┌─ Records shown

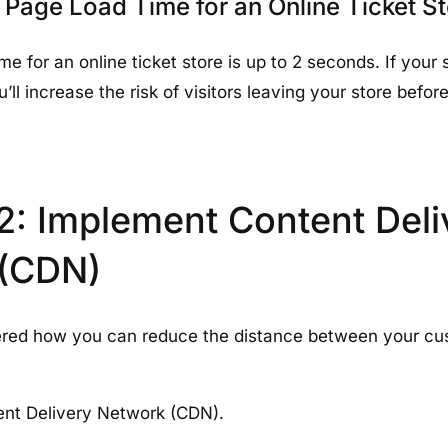
 Page Load Time for an Online Ticket S
me for an online ticket store is up to 2 seconds. If your 
’ll increase the risk of visitors leaving your store befo
2: Implement Content Deli
 (CDN)
red how you can reduce the distance between your cu
ent Delivery Network (CDN).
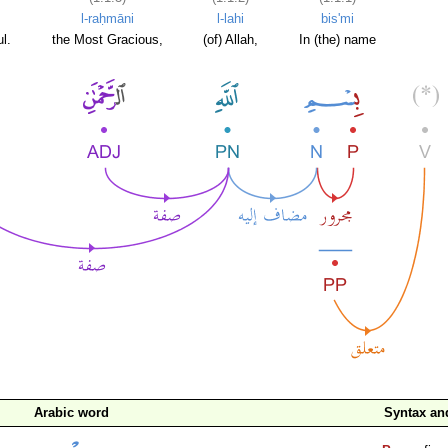
l-raḥmāni
l-lahi
bis'mi
l.
the Most Gracious,
(of) Allah,
In (the) name
Arabic word
Syntax a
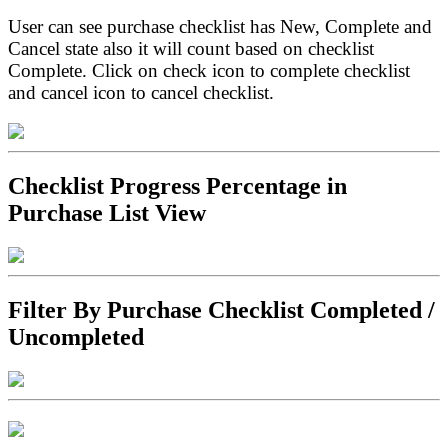
User can see purchase checklist has New, Complete and
Cancel state also it will count based on checklist
Complete. Click on check icon to complete checklist
and cancel icon to cancel checklist.
Checklist Progress Percentage in
Purchase List View
Filter By Purchase Checklist Completed /
Uncompleted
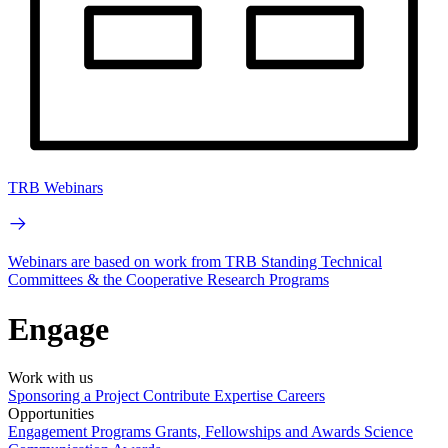
TRB Webinars
Webinars are based on work from TRB Standing Technical
Committees & the Cooperative Research Programs
Engage
Work with us
Sponsoring a Project
Contribute Expertise
Careers
Opportunities
Engagement Programs
Grants, Fellowships and Awards
Science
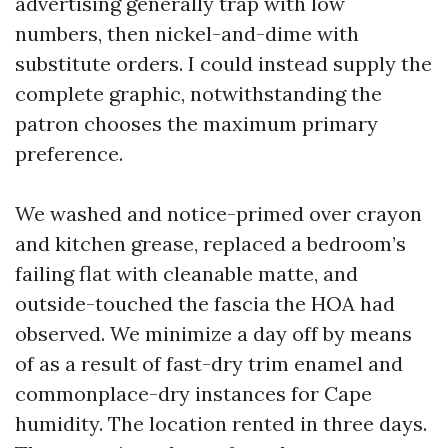
advertising generally trap with low
numbers, then nickel-and-dime with
substitute orders. I could instead supply the
complete graphic, notwithstanding the
patron chooses the maximum primary
preference.
We washed and notice-primed over crayon
and kitchen grease, replaced a bedroom’s
failing flat with cleanable matte, and
outside-touched the fascia the HOA had
observed. We minimize a day off by means
of as a result of fast-dry trim enamel and
commonplace-dry instances for Cape
humidity. The location rented in three days.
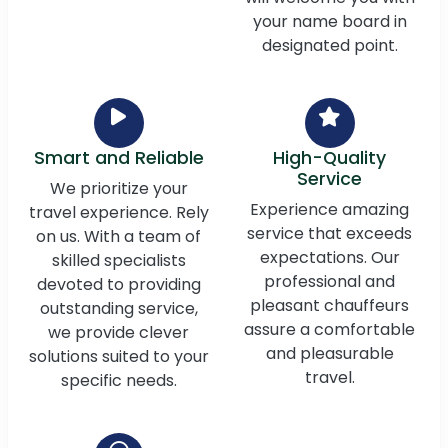
your name board in
designated point.
Smart and Reliable
High-Quality
Service
We prioritize your
Experience amazing
travel experience. Rely
service that exceeds
on us. With a team of
expectations. Our
skilled specialists
professional and
devoted to providing
pleasant chauffeurs
outstanding service,
assure a comfortable
we provide clever
and pleasurable
solutions suited to your
travel.
specific needs.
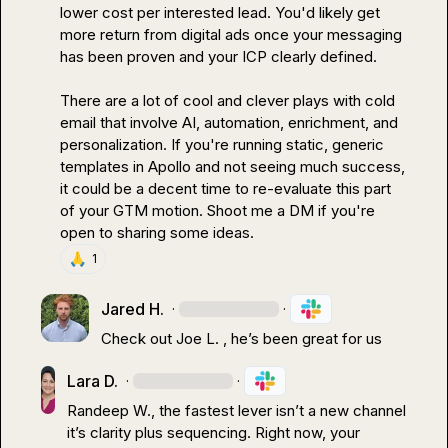
lower cost per interested lead. You'd likely get 
more return from digital ads once your messaging 
has been proven and your ICP clearly defined.

There are a lot of cool and clever plays with cold 
email that involve AI, automation, enrichment, and 
personalization. If you're running static, generic 
templates in Apollo and not seeing much success, 
it could be a decent time to re-evaluate this part 
of your GTM motion. Shoot me a DM if you're 
open to sharing some ideas.
🙏
1
Jared H.
·
·
Check out 
Joe L.
, 
he’s
 been great for us
Lara D.
·
·
Randeep W.
, the fastest lever isn’t a new channel 
it’s clarity plus sequencing. Right now, your 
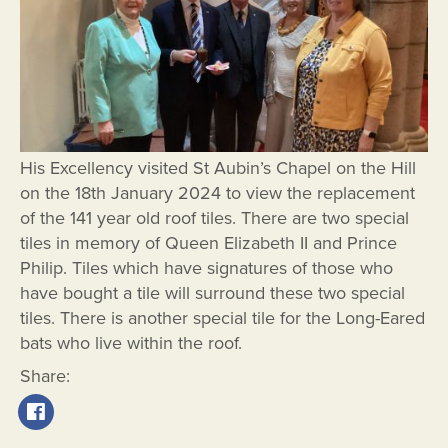
His Excellency visited St Aubin’s Chapel on the Hill
on the 18th January 2024 to view the replacement
of the 141 year old roof tiles. There are two special
tiles in memory of Queen Elizabeth II and Prince
Philip. Tiles which have signatures of those who
have bought a tile will surround these two special
tiles. There is another special tile for the Long-Eared
bats who live within the roof.
Share:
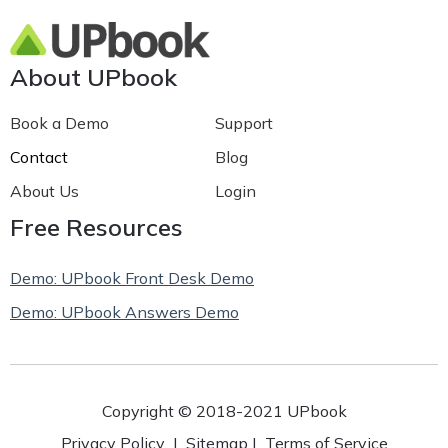
About UPbook
Book a Demo
Support
Contact
Blog
About Us
Login
Free Resources
Demo: UPbook Front Desk Demo
Demo: UPbook Answers Demo
Copyright © 2018-2021 UPbook
Privacy Policy
|
Sitemap
|
Terms of Service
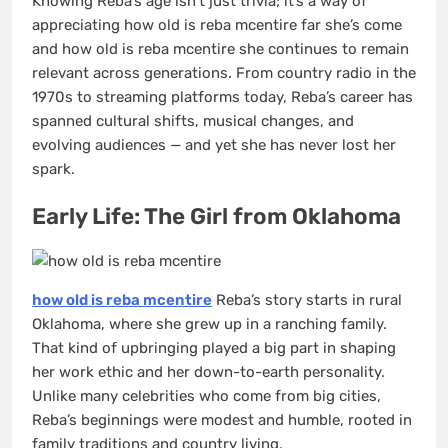
Knowing Reba’s age isn’t just trivia; it’s a way of
appreciating how old is reba mcentire far she’s come
and how old is reba mcentire she continues to remain
relevant across generations. From country radio in the
1970s to streaming platforms today, Reba’s career has
spanned cultural shifts, musical changes, and
evolving audiences — and yet she has never lost her
spark.
Early Life: The Girl from Oklahoma
how old is reba mcentire
Reba’s story starts in rural
Oklahoma, where she grew up in a ranching family.
That kind of upbringing played a big part in shaping
her work ethic and her down-to-earth personality.
Unlike many celebrities who come from big cities,
Reba’s beginnings were modest and humble, rooted in
family traditions and country living.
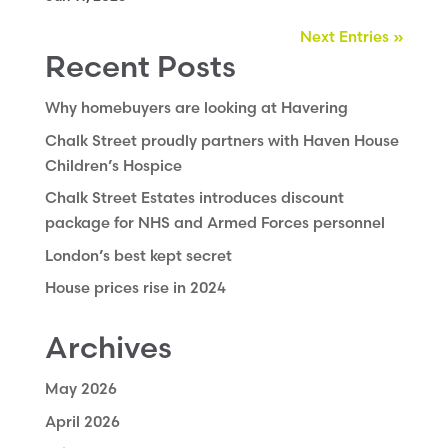
Next Entries »
Recent Posts
Why homebuyers are looking at Havering
Chalk Street proudly partners with Haven House
Children’s Hospice
Chalk Street Estates introduces discount
package for NHS and Armed Forces personnel
London’s best kept secret
House prices rise in 2024
Archives
May 2026
April 2026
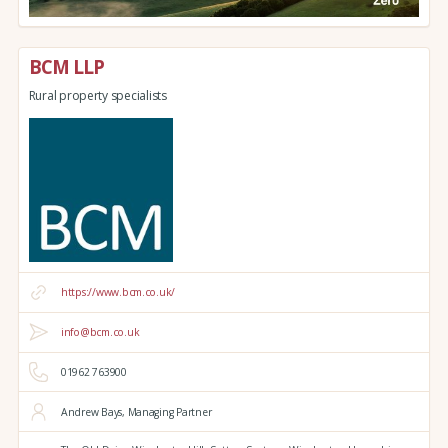
BCM LLP
Rural property specialists
https://www.bcm.co.uk/
info@bcm.co.uk
01962 763900
Andrew Bays, Managing Partner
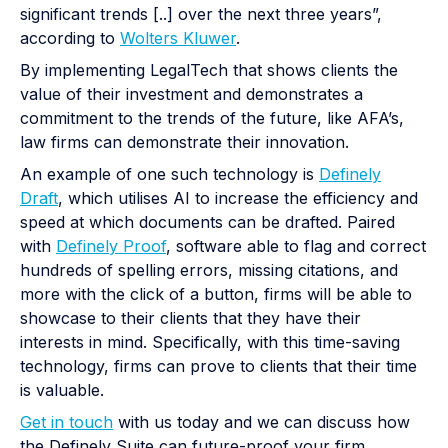
significant trends [..] over the next three years”,
according to
Wolters Kluwer
.
By implementing LegalTech that shows clients the
value of their investment and demonstrates a
commitment to the trends of the future, like AFA’s,
law firms can demonstrate their innovation.
An example of one such technology is
Definely
Draft
, which utilises AI to increase the efficiency and
speed at which documents can be drafted. Paired
with
Definely Proof
, software able to flag and correct
hundreds of spelling errors, missing citations, and
more with the click of a button, firms will be able to
showcase to their clients that they have their
interests in mind. Specifically, with this time-saving
technology, firms can prove to clients that their time
is valuable.
Get in touch
with us today and we can discuss how
the Definely Suite can future-proof your firm,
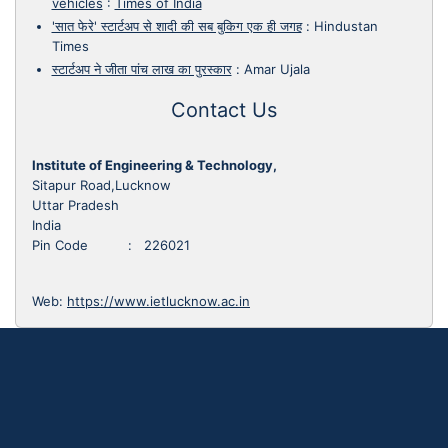
vehicles
:
Times of India
'सात फेरे' स्टार्टअप से शादी की सब बुकिग एक ही जगह
:
Hindustan
Times
स्टार्टअप ने जीता पांच लाख का पुरस्कार
:
Amar Ujala
Contact Us
Institute of Engineering & Technology,
Sitapur Road,Lucknow
Uttar Pradesh
India
Pin Code : 226021
Web:
https://www.ietlucknow.ac.in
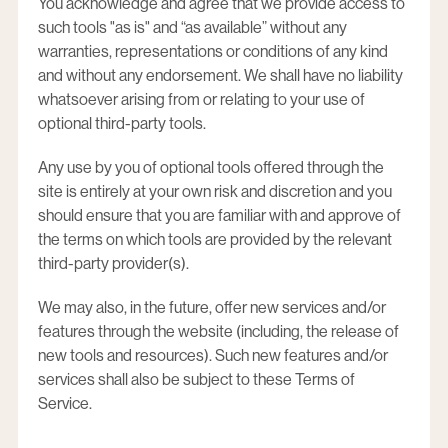
You acknowledge and agree that we provide access to
such tools "as is" and “as available” without any
warranties, representations or conditions of any kind
and without any endorsement. We shall have no liability
whatsoever arising from or relating to your use of
optional third-party tools.
Any use by you of optional tools offered through the
site is entirely at your own risk and discretion and you
should ensure that you are familiar with and approve of
the terms on which tools are provided by the relevant
third-party provider(s).
We may also, in the future, offer new services and/or
features through the website (including, the release of
new tools and resources). Such new features and/or
services shall also be subject to these Terms of
Service.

└─

= Exercise requirements =
From the records above, write out exactly the lines that begin at the line with "Recent Posts" and end at the line with "https://www.bcm.co.uk/". Pictures must not appear in the output.

= Exercise solution =
Recent Posts
Why homebuyers are looking at Havering
Chalk Street proudly partners with Haven House
Children’s Hospice
Chalk Street Estates introduces discount
package for NHS and Armed Forces personnel
London’s best kept secret
House prices rise in 2024
Archives
May 2026
April 2026
BCM LLP
Rural property specialists
https://www.bcm.co.uk/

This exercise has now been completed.